__Goal of the exercise__. Return every line of the records that includes the string "Duck".
___ Records supplied
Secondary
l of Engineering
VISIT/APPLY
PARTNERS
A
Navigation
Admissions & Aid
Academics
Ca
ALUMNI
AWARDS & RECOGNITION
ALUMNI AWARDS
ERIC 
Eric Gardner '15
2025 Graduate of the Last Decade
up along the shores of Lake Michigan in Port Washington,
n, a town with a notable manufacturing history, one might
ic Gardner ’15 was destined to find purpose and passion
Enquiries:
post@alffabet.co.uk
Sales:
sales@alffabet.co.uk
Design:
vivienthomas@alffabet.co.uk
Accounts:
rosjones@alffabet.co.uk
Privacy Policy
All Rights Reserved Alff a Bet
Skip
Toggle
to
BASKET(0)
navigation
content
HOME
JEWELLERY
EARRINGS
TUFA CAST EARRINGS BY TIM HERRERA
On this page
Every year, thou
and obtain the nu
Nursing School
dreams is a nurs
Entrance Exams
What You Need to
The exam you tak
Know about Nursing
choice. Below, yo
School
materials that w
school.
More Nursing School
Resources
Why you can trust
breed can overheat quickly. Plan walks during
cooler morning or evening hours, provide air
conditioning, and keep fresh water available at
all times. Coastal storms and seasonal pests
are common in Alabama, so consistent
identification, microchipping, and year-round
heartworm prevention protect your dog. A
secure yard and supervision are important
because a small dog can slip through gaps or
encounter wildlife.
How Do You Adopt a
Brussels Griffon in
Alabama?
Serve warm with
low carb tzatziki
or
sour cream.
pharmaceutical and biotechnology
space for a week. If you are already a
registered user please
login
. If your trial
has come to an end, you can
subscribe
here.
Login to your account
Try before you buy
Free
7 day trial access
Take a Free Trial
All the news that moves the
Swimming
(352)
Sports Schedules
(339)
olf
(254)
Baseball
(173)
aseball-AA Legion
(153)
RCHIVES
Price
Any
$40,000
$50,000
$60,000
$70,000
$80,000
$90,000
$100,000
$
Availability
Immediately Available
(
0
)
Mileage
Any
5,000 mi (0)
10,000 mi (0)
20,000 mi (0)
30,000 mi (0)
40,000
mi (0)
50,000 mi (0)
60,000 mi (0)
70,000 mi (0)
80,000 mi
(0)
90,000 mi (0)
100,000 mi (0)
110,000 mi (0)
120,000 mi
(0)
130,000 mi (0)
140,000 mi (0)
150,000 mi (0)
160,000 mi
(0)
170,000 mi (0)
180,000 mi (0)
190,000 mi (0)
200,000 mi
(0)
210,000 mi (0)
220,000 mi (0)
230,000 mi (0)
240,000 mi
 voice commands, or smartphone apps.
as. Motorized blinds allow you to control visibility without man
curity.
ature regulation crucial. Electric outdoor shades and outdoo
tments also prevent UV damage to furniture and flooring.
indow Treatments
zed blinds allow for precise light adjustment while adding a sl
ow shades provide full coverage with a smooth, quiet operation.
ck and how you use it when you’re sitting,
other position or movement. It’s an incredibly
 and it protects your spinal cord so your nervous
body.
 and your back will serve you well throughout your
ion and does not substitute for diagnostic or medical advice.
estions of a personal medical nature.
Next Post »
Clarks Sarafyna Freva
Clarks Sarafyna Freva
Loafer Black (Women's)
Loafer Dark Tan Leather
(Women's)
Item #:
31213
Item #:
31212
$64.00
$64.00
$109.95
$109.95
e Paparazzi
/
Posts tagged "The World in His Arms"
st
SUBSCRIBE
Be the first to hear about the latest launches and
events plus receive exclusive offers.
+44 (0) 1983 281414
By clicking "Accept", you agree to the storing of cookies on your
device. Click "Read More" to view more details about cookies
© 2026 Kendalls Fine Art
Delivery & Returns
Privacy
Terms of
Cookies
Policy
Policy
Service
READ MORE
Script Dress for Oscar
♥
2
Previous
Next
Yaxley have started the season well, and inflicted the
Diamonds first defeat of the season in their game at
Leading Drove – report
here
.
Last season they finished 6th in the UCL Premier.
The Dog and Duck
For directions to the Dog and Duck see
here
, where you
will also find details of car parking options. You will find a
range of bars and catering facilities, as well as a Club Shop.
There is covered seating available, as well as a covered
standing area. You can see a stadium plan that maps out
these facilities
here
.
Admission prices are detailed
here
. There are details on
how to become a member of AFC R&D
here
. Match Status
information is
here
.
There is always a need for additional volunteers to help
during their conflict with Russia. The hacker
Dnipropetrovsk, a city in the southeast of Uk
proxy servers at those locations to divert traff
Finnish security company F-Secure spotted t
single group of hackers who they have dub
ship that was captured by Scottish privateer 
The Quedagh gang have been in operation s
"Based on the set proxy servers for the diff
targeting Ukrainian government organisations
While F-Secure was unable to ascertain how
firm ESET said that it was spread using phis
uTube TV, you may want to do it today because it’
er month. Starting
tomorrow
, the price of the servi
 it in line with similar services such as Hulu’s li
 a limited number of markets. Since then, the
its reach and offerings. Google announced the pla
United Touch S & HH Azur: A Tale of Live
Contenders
______
__Answer box__.
The Dog and Duck
For directions to the Dog and Duck see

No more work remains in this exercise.